In evaluating disability claims, the Commissioner follows a familiar five-step process. The Commissioner asks, in sequence, whether the claimant: (1) worked during the alleged period of disability; (2) had a severe impairment; (3) had an impairment that met or equaled the requirements of a listed impairment; (4) could return to the claimant's past relevant work; and (5) if not, could perform any other work in the national economy. See 20 C.F.R. § 416.920(a)(4). The claimant has the burden of production and proof in steps one through four. See Hunter v. Sullivan , 993 F.2d 31, 35 (4th Cir. 1992). If the process reaches the fifth step, the Commissioner has the burden of proving that the claimant, despite impairments, can perform a job that exists in significant numbers in the national economy. See id.; Johnson v. Barnhart , 434 F.3d 650, 653 (4th Cir. 2005) (per curiam).

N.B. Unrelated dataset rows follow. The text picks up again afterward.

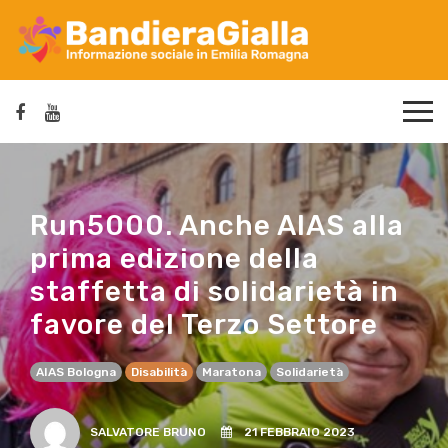
Run5000. Anche AIAS alla
prima edizione della
staffetta di solidarietà in
favore del Terzo Settore
AIAS Bologna
Disabilità
Maratona
Solidarietà
SALVATORE BRUNO
21 FEBBRAIO 2023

In sum, as explained in open court and incorporated herein by reference, the court DENIES the Commissioner's motion for judgment on the pleadings [D.E. 26], GRANTS Cuvilje's motion for judgment on the pleadings [D.E. 23], and REMANDS the case pursuant to sentence four of 42 U.S.C. § 405(g) for further proceedings. The ALJ's finding that plaintiff could perform his past relevant work as a jailer is not supported by substantial evidence. In remanding, the court expresses no opinion on whether plaintiff can, in fact, perform his past relevant work.